Teve eleição pra presidente do partido e aí eu me senti, de um certo ponto até envaidecido, porque (...) as pessoas falavam assim (...) tem que ser uma pessoa que tenha credibilidade, principalmente no movimento popular, (...) tem que ser você (...), conhece essa coisa toda do movimento. E aí isso foi a recompensa (...) Porque você chega lá num processo de disputa, você vê que tem uma base de 500 (...) não foram ali só pra votar, foram porque acreditam ainda naquele projeto que você começou a discutir lá (...) as pessoas te respeitam. (M04)

Mas por outro lado, a despeito desse reconhecimento e respeito, essa mesma militância também significa a existência de discriminação, rótulo e a falta de compreensão das pessoas sobre a militância (F01; F05; M01; M04; M05). Esse aspecto indica que, em muitas circunstâncias, tanto em termos profissionais quanto políticos e nas relações afetivas e de amizade, as outras pessoas não compreendem as razões pelas quais essas lideranças assumem um trabalho de organização popular, confundindo a militância com interesses eleitorais e rotulando negativamente quem é militante.

Para algumas outras lideranças, a perda sentida, em relação à sua militância, foi em relação à interferência nos estudos formais, quer seja por não ter dado continuidade, quer seja por ter gasto um tempo muito maior para sua conclusão. Não existia uma priorização e para algumas lideranças a militância representou ter aberto mão dos estudos (F03; F04; M04; M06).

É interessante salientar neste ponto, que por um lado, parece existir uma grande valorização do conhecimento informal adquirido através da militância. Mas, por outro lado, também é ressaltada a importância da realização da aprendizagem formal, em função, muitas vezes, de uma cobrança social, nem sempre tão clara, de possuir uma formação universitária.

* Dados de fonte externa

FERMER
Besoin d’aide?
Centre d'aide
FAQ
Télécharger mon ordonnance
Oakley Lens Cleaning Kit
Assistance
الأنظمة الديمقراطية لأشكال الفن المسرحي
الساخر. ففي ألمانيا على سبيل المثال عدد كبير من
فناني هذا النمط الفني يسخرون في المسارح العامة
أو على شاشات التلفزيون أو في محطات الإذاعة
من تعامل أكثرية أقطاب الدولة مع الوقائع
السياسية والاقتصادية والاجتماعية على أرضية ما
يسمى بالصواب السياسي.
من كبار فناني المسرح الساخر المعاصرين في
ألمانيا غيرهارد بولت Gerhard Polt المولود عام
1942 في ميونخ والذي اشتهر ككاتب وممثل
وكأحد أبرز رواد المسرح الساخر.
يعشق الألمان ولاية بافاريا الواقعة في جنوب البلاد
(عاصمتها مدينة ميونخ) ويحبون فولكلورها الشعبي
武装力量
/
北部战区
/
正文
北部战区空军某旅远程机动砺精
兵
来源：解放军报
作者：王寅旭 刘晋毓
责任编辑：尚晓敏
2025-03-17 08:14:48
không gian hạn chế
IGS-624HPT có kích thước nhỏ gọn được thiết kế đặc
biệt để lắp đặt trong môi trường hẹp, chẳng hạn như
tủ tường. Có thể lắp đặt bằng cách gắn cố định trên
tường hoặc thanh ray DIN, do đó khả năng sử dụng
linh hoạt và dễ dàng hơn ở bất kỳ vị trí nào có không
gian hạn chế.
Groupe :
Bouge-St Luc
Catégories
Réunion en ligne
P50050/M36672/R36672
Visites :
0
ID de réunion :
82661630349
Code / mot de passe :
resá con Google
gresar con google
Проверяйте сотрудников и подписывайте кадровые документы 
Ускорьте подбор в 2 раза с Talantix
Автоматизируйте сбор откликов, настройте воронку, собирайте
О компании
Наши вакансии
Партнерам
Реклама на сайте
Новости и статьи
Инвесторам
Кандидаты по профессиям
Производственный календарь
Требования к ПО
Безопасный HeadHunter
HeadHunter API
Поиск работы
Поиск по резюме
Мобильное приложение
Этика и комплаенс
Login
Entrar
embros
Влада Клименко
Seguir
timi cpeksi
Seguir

Tive acesso a muita coisa que talvez alguém que tá fazendo faculdade não teve (...). Eu acho que a perda foi eu não ter feito uma faculdade (F04). Eu consegui aprender muita coisa que eu não aprenderia em outro espaço. (...) o prejuízo que eu tive no meu inserimento no movimento popular foi ter deixado de estudar. (M06)

Outro fato interessante de se notar, é que essa mesma aprendizagem e aquisição de conhecimentos propiciados pela militância, acabam por gerar uma dificuldade nos diversos relacionamentos em função da linguagem e do conhecimento (M02; M03; M06). Neste caso, as lideranças indicam que o nível diferenciado de conhecimento que possuem e o estilo de linguagem que utilizam acabam por causar um distanciamento de outras pessoas não militantes com as quais convivem – família, amigos, conhecidos – e, em alguns casos, demonstrando uma dificuldade pessoal em conversar assuntos que escapam ao contexto da militância. "(...) porque aí quando você começa nessa militância mais aguerrida, mais exacerbada, também o seu papo já é diferente, a conversa não bate legal (...) uma distância de conhecimento muito grande, aí começa haver alguns desencontros... " (M02).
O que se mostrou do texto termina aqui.